Exercise requirements -
Leave the pictures out. Return all other data exactly.
== Data provided ==
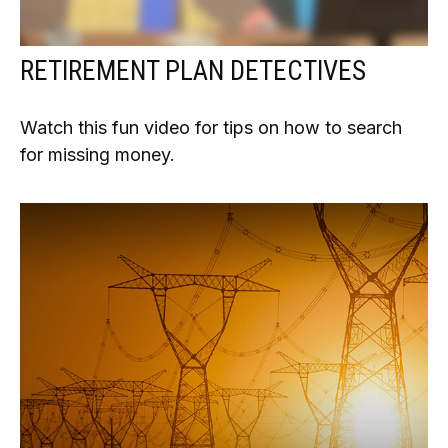
RETIREMENT PLAN DETECTIVES
Watch this fun video for tips on how to search
for missing money.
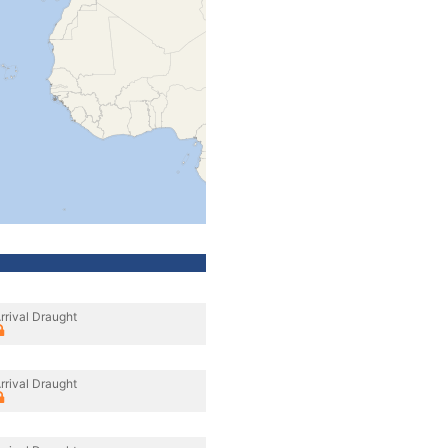
rrival Draught
rrival Draught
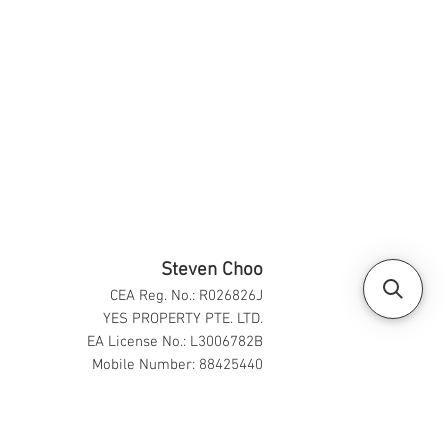
Steven Choo
CEA Reg. No.: R026826J
YES PROPERTY PTE. LTD.
EA License No.: L3006782B
Mobile Number: 88425440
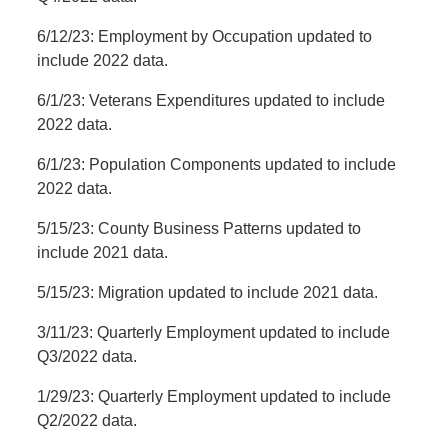
6/12/23: Employment by Occupation updated to
include 2022 data.
6/1/23: Veterans Expenditures updated to include
2022 data.
6/1/23: Population Components updated to include
2022 data.
5/15/23: County Business Patterns updated to
include 2021 data.
5/15/23: Migration updated to include 2021 data.
3/11/23: Quarterly Employment updated to include
Q3/2022 data.
1/29/23: Quarterly Employment updated to include
Q2/2022 data.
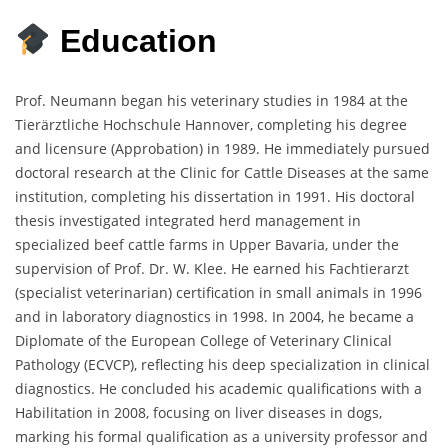
Education
Prof. Neumann began his veterinary studies in 1984 at the
Tierärztliche Hochschule Hannover, completing his degree
and licensure (Approbation) in 1989. He immediately pursued
doctoral research at the Clinic for Cattle Diseases at the same
institution, completing his dissertation in 1991. His doctoral
thesis investigated integrated herd management in
specialized beef cattle farms in Upper Bavaria, under the
supervision of Prof. Dr. W. Klee. He earned his Fachtierarzt
(specialist veterinarian) certification in small animals in 1996
and in laboratory diagnostics in 1998. In 2004, he became a
Diplomate of the European College of Veterinary Clinical
Pathology (ECVCP), reflecting his deep specialization in clinical
diagnostics. He concluded his academic qualifications with a
Habilitation in 2008, focusing on liver diseases in dogs,
marking his formal qualification as a university professor and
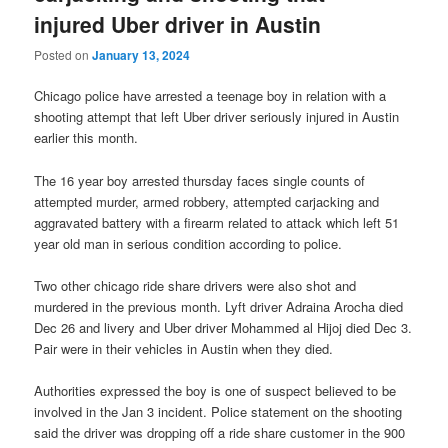
injured Uber driver in Austin
Posted on
January 13, 2024
Chicago police have arrested a teenage boy in relation with a
shooting attempt that left Uber driver seriously injured in Austin
earlier this month.
The 16 year boy arrested thursday faces single counts of
attempted murder, armed robbery, attempted carjacking and
aggravated battery with a firearm related to attack which left 51
year old man in serious condition according to police.
Two other chicago ride share drivers were also shot and
murdered in the previous month. Lyft driver Adraina Arocha died
Dec 26 and livery and Uber driver Mohammed al Hijoj died Dec 3.
Pair were in their vehicles in Austin when they died.
Authorities expressed the boy is one of suspect believed to be
involved in the Jan 3 incident. Police statement on the shooting
said the driver was dropping off a ride share customer in the 900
===
Exercise solution -
RETIREMENT PLAN DETECTIVES
Watch this fun video for tips on how to search
for missing money.
rrival Draught
rrival Draught
Steven Choo
CEA Reg. No.: R026826J
YES PROPERTY PTE. LTD.
EA License No.: L3006782B
Mobile Number: 88425440
6/12/23: Employment by Occupation updated to
include 2022 data.
6/1/23: Veterans Expenditures updated to include
2022 data.
6/1/23: Population Components updated to include
2022 data.
5/15/23: County Business Patterns updated to
include 2021 data.
5/15/23: Migration updated to include 2021 data.
3/11/23: Quarterly Employment updated to include
Q3/2022 data.
1/29/23: Quarterly Employment updated to include
Q2/2022 data.
Education
Prof. Neumann began his veterinary studies in 1984 at the
Tierärztliche Hochschule Hannover, completing his degree
and licensure (Approbation) in 1989. He immediately pursued
doctoral research at the Clinic for Cattle Diseases at the same
institution, completing his dissertation in 1991. His doctoral
thesis investigated integrated herd management in
specialized beef cattle farms in Upper Bavaria, under the
supervision of Prof. Dr. W. Klee. He earned his Fachtierarzt
(specialist veterinarian) certification in small animals in 1996
and in laboratory diagnostics in 1998. In 2004, he became a
Diplomate of the European College of Veterinary Clinical
Pathology (ECVCP), reflecting his deep specialization in clinical
diagnostics. He concluded his academic qualifications with a
Habilitation in 2008, focusing on liver diseases in dogs,
marking his formal qualification as a university professor and
injured Uber driver in Austin
Posted on
January 13, 2024
Chicago police have arrested a teenage boy in relation with a
shooting attempt that left Uber driver seriously injured in Austin
earlier this month.
The 16 year boy arrested thursday faces single counts of
attempted murder, armed robbery, attempted carjacking and
aggravated battery with a firearm related to attack which left 51
year old man in serious condition according to police.
Two other chicago ride share drivers were also shot and
murdered in the previous month. Lyft driver Adraina Arocha died
Dec 26 and livery and Uber driver Mohammed al Hijoj died Dec 3.
Pair were in their vehicles in Austin when they died.
Authorities expressed the boy is one of suspect believed to be
involved in the Jan 3 incident. Police statement on the shooting
said the driver was dropping off a ride share customer in the 900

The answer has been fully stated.